三陸海岸の3つの「陸」とは、陸前・陸中・陸奥。

◆宮沢賢治がイギリス海岸と名付けた、彼のふるさと岩手県を流れる川は、北上川。

◆静岡県の堂ヶ島温泉では、干潮のときに沖にある島と海岸がつながる現象が見られる。この現象を「トンボロ現象」という。トンボロとは、島と本土をつなぐ砂州のこと。

◆新田義貞が鎌倉攻めのとき、太刀を海に投じて干潮を龍神に祈って攻め行った歴史で知られる鎌倉の海岸は、稲村ヶ崎。

◆時代劇などのシーンで、あくどい悪徳商人に対して、
「あこぎな野郎だ!」
 なんて言葉が使われるが、これは、三重県津市にある海岸の地名である阿漕(あこぎ)のこと。能や人形浄瑠璃に阿漕が登場するものがあるのだが、そのあたりが由来か。

◆ケニア、タンザニアなどの公用語であるスワヒリ語は、アラビア語で「
海岸」という意味だ。

◆フランスの南部、地中海沿岸のカシスからマントンに至る海岸一帯を総称して「コート・ダジュール(紺碧海岸)」という。19世紀の詩人S.リエジャールが命名したものだ。サン・トロペ、サン・ラファエル、カンヌ、アンティーブ、ニース等の国際的に有名な保養地がズラリと並んでいる。

◆「海賊海岸」ってのもある。
 アラビア近海は、古来海賊がはびこり、ことにペルシア湾の海賊は有名だった。そのため、ホルムズ海峡から湾内に入ったアラブ首長国連邦の海岸地方は、「海賊海岸」と呼ばれてきた。

◆アフリカには「胡椒海岸」と呼ばれていた地方がある。
 現在の現在のリベリア共和国海岸部にあたる地方を、かつてヨーロッパ人が指して呼んだ名前だ。香辛料を求めて東方に探検航海に出たヨーロッパの航海者たちであったが、この地方でコショウに似た種子を入手して喜んで、このように名づけたものだ。

◆アフリカに、コートジボアール共和国があるが、これは「象牙海岸」ということ。かつてこの地方の海岸で、象牙が多く取引されたことに由来するものだ。首都はヤムスクロだが、これは法律上のもので、事実上の首都はアビジャンといってよい。

◆黄金海岸は、現在のガーナを中心とする地方。15世紀以来ヨーロッパ人が用いた名称だ。ポルトガルが1470年代に、この地方から大量の金を入手するのに成功したことに由来する。
 オーストラリアにも黄金海岸(ゴールド・コースト)がある。ニューサウスウェールズ州とクイーンズランド州の州境から北方21マイルにわたって続いている。黄金色の砂と完備された保養施設で有名な美しい海岸だ。

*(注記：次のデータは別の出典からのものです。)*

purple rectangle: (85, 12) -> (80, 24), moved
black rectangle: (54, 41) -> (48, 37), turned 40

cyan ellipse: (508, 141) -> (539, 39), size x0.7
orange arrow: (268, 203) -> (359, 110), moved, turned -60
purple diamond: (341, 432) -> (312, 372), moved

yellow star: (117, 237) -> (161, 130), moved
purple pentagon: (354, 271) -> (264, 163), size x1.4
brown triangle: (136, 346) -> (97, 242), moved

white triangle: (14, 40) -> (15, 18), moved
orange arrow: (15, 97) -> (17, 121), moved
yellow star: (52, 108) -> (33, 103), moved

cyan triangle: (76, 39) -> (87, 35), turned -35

◆17世紀から18世紀にかけて、大量の黒人が奴隷としてアメリカ大陸へ積み出されたことからつけられた名前が「奴隷海岸」。ギニア湾沿岸の,現在のベニン共和国からナイジェリア連邦共和国にかけての地方だ。この海岸から積み出された奴隷は、18世紀だけでも200万人にのぼると推定されている。

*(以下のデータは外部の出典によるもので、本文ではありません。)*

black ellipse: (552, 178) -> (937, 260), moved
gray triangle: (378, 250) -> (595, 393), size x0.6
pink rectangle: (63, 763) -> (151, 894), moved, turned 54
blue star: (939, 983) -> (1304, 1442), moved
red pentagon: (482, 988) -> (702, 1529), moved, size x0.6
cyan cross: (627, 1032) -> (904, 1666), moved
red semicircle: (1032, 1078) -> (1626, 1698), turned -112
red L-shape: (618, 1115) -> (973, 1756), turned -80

◆北はニカラグア、南はパナマと国境を接しているコスタリカ共和国。「コスタリカ」とは、スペイン語で「豊かな海岸」という意味だ。

◆南アメリカのベネズエラ共和国は、海岸の景色がイタリアのヴェネチアに似ているところからその名が付けられた。

◆海岸に打ち上げられた漂着物を採集することを、「ビーチコーミング」という。密かに人気を広げている趣味だ。

◆サザンオールスターズの『チャコの海岸物語』に出てくる女性は、ミコ、ビーナス、チャコの3人。――だと思っていたら、「ビーナス」じゃなくて、「ピーナッツ」だった。
 カラオケに行くと、メドレーソングが入っていることがあるが、人気のサザンオールスターズのヒット・メドレーのタイトルは、『いとしの海岸物語』。

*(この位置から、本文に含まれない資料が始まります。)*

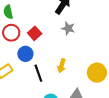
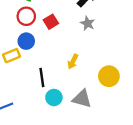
blue circle: (25, 54) -> (26, 41), moved
black line: (38, 73) -> (42, 77), moved

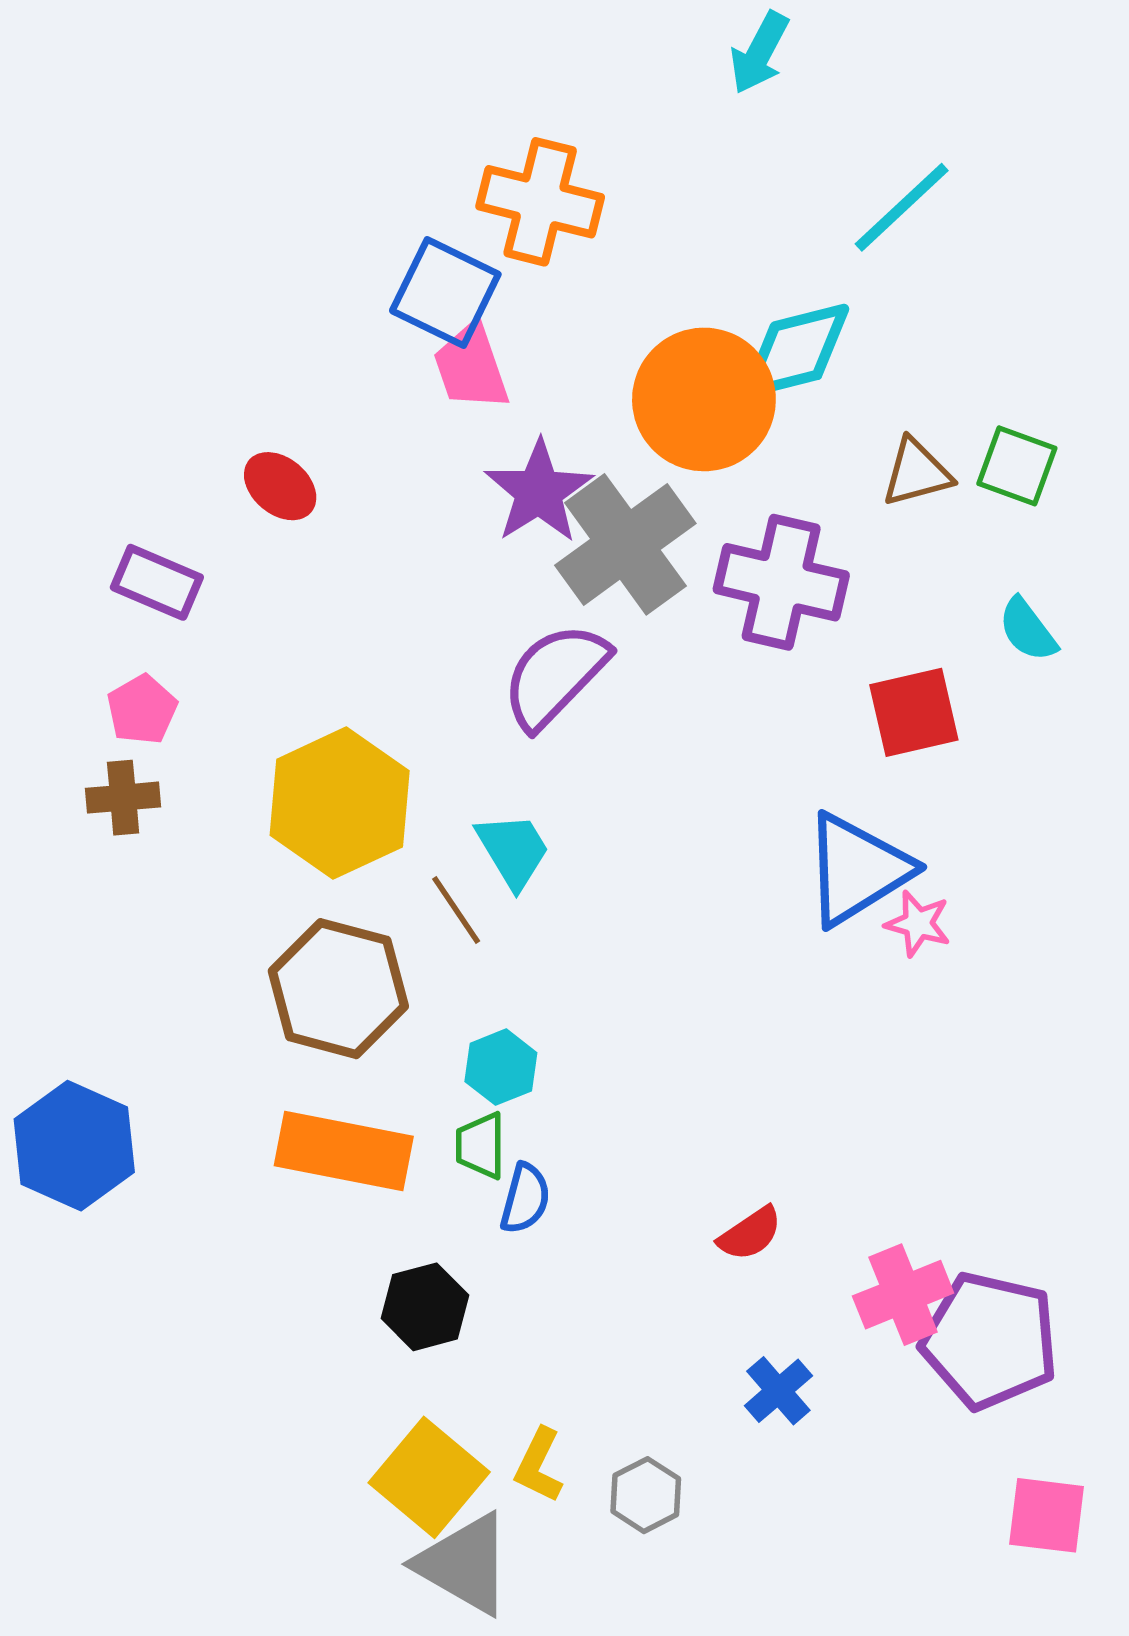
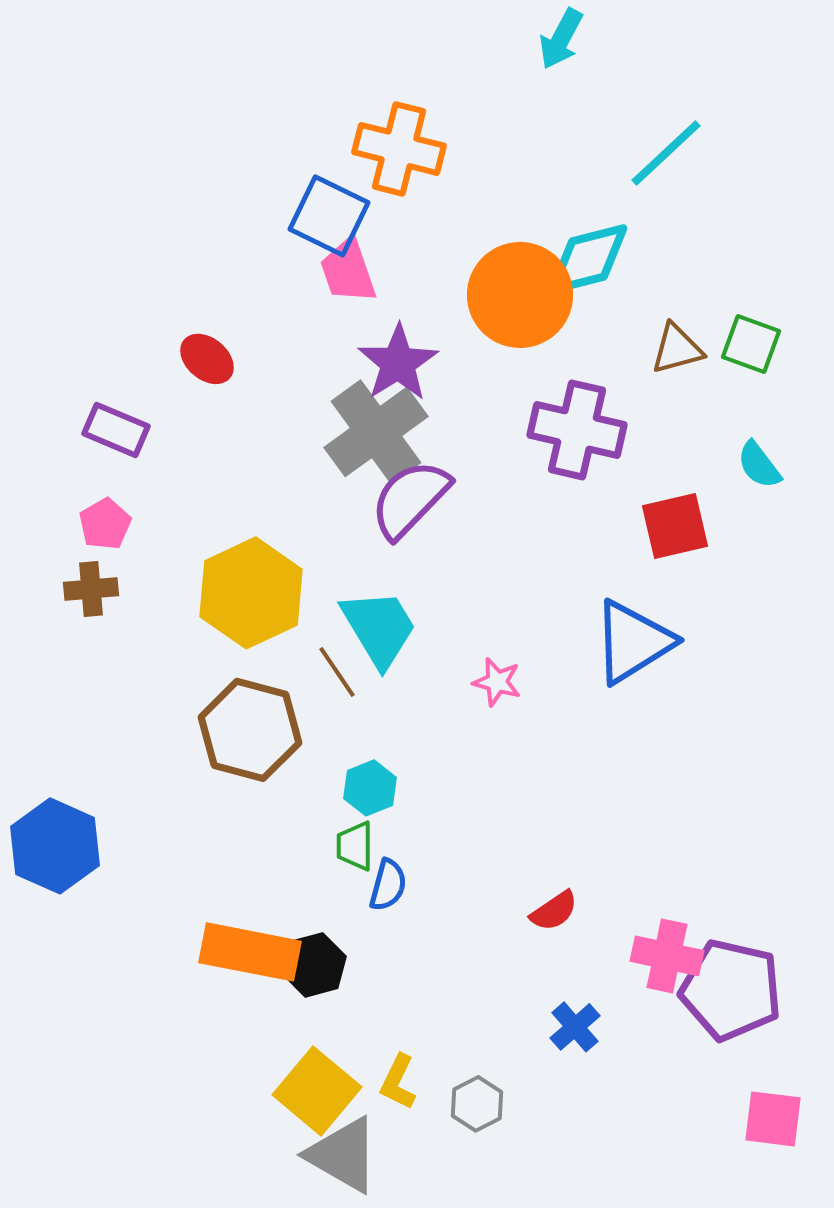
gray cross: (625, 544) -> (376, 432), moved
cyan trapezoid: (513, 850) -> (379, 628), size x1.4
pink star: (918, 924) -> (497, 682), moved
orange rectangle: (344, 1151) -> (250, 952), moved
pink cross: (903, 1295) -> (667, 956), turned 34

◆「リアス式海岸」の「リアス」は、スペイン語で「入り江」の意味。もっと限定すれば、スペイン北西部ガリシア地方の入江(リア ria)、あるいはリアの多い地方の名称(Costa de Rias Altas)ということになる。

◆「リアス式海岸」という言葉を作ったのは、ドイツの地理学者、リヒトホーヘン。この人の名前は、どこか別のところでも聞いたことがあると思ったら、シルク・ロードを「シルク・ロード」と呼んだのも彼が最初だった。

◆日本の海岸線の長さは、世界中の陸地をとりまく海岸線の長さの約7%を占めるという。
 しかし、わからん。どうやって、長さを測ったのか?
 リアス式海岸のような場合、そのギザギザをどこまで詳しく測っているのか、地図上にはどこまで詳しく表現しているのか? 誰か教えてくれないかな〜。